TASK MATERIAL —
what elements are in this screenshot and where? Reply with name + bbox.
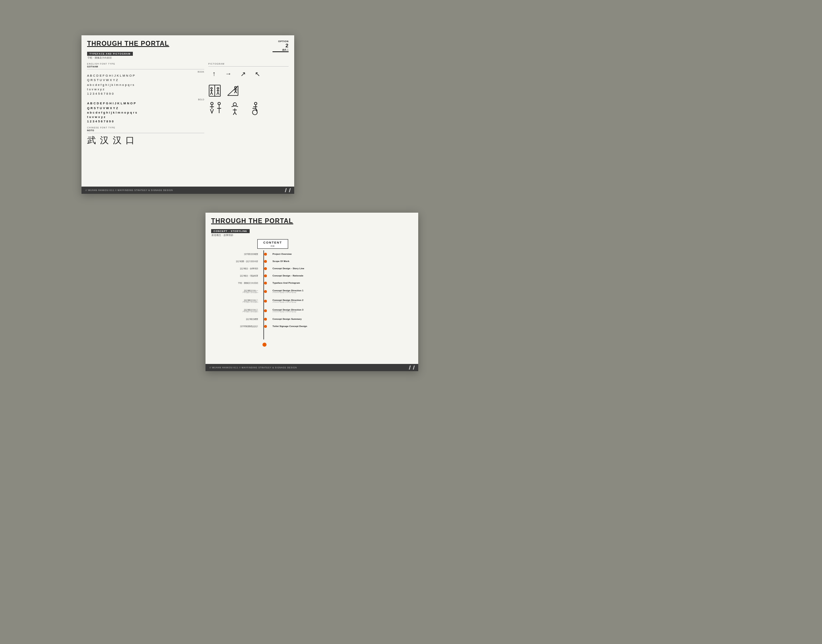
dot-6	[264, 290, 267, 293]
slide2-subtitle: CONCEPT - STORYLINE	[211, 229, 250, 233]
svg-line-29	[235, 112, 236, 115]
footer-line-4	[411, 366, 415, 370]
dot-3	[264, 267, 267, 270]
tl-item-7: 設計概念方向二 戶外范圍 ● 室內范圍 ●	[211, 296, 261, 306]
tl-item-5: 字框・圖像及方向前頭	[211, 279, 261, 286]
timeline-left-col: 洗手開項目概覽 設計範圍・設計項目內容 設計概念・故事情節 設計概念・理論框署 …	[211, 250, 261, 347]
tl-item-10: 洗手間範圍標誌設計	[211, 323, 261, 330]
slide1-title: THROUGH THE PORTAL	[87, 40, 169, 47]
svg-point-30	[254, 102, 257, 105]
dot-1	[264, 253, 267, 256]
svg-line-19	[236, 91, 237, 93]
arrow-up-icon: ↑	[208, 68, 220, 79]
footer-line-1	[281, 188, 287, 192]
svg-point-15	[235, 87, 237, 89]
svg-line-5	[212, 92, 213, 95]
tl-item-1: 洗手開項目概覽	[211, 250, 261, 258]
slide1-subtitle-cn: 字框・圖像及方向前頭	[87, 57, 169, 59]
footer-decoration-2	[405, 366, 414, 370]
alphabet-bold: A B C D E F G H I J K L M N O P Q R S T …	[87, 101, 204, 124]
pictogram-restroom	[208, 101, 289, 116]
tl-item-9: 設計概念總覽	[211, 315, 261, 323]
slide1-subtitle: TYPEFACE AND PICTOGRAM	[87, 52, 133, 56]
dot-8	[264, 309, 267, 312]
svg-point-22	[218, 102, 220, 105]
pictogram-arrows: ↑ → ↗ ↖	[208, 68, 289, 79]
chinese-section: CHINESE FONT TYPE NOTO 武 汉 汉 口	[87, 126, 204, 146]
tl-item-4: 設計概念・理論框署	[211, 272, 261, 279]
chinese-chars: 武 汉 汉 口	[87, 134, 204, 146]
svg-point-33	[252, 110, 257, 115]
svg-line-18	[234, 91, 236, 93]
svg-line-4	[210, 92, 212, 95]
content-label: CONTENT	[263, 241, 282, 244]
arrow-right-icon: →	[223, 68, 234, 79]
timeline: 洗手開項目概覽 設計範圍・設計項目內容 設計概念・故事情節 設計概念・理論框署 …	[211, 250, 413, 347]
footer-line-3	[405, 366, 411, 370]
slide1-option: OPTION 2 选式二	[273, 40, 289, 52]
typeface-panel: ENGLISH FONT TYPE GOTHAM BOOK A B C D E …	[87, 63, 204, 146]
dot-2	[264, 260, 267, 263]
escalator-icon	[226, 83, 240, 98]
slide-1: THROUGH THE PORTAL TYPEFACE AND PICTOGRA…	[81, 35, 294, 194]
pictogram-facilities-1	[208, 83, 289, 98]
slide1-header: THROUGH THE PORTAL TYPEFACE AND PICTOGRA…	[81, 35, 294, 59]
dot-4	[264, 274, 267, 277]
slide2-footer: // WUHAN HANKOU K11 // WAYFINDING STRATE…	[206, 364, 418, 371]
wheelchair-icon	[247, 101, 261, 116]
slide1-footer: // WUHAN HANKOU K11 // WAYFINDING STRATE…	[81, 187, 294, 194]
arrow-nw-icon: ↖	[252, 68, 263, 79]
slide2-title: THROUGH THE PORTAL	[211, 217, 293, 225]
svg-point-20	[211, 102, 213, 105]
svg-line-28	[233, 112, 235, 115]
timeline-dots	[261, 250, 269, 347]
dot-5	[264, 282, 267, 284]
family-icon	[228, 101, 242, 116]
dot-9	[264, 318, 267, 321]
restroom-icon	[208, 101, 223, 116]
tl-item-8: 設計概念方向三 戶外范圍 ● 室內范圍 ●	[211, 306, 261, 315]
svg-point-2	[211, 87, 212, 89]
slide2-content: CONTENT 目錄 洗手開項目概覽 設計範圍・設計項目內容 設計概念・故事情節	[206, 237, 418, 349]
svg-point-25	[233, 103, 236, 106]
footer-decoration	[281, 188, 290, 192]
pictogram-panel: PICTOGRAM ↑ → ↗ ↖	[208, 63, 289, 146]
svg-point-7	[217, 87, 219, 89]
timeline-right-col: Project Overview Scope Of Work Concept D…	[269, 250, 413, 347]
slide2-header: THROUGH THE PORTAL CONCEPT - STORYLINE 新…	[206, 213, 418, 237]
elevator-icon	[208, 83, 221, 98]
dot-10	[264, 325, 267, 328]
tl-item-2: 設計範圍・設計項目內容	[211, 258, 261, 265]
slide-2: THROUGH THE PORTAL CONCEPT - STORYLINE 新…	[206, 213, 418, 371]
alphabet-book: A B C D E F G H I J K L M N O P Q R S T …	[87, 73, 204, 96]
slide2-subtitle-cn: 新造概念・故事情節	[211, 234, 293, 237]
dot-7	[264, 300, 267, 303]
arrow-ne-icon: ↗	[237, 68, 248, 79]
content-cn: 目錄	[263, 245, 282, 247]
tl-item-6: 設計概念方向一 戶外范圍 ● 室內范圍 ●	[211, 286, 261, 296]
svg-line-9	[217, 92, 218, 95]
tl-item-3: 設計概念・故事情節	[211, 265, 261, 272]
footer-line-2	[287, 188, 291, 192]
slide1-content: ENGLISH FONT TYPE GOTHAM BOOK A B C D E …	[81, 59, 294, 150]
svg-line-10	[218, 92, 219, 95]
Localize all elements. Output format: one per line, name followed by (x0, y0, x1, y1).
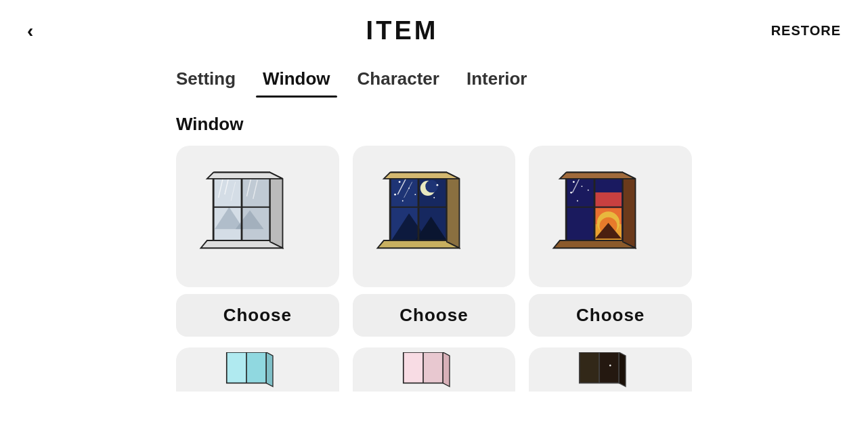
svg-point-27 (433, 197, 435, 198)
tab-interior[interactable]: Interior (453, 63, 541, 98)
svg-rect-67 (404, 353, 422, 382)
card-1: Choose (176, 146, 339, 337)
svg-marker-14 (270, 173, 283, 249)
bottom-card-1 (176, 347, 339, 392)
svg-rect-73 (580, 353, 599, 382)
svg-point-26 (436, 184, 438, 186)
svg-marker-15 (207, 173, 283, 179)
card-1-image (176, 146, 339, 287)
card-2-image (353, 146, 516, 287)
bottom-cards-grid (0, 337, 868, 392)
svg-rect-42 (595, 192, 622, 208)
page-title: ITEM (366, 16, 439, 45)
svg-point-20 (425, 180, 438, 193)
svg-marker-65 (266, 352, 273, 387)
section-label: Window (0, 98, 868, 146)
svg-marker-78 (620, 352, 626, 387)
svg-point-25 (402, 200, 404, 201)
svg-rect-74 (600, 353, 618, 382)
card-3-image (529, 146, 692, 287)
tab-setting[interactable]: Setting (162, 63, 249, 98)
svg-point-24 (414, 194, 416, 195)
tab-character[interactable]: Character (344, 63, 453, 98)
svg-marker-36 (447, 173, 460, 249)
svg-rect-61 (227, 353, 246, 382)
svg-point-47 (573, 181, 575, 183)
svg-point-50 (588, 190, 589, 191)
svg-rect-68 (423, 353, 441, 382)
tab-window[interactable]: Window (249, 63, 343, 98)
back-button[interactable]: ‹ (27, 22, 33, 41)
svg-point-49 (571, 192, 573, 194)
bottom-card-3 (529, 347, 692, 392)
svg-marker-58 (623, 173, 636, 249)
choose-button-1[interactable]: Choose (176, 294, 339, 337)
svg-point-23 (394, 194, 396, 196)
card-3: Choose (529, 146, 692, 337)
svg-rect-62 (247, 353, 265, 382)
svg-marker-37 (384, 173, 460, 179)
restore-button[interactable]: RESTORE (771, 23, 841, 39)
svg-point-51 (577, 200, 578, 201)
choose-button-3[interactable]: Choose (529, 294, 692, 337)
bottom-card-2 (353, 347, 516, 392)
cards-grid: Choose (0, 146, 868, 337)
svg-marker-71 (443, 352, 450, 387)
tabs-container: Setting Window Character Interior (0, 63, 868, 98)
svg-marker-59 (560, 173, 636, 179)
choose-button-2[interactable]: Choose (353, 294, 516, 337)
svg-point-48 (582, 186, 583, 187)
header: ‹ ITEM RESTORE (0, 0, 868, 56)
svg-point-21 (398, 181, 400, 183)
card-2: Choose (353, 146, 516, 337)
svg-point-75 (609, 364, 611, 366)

EXERCISE DESCRIPTION — Scan the listing above. Gather each line that contains the word "header".

FINISHED EXERCISE —
slide1-header: THROUGH THE PORTAL TYPEFACE AND PICTOGRA…	[81, 35, 294, 59]
slide2-header: THROUGH THE PORTAL CONCEPT - STORYLINE 新…	[206, 213, 418, 237]
header: ‹ ITEM RESTORE (0, 0, 868, 56)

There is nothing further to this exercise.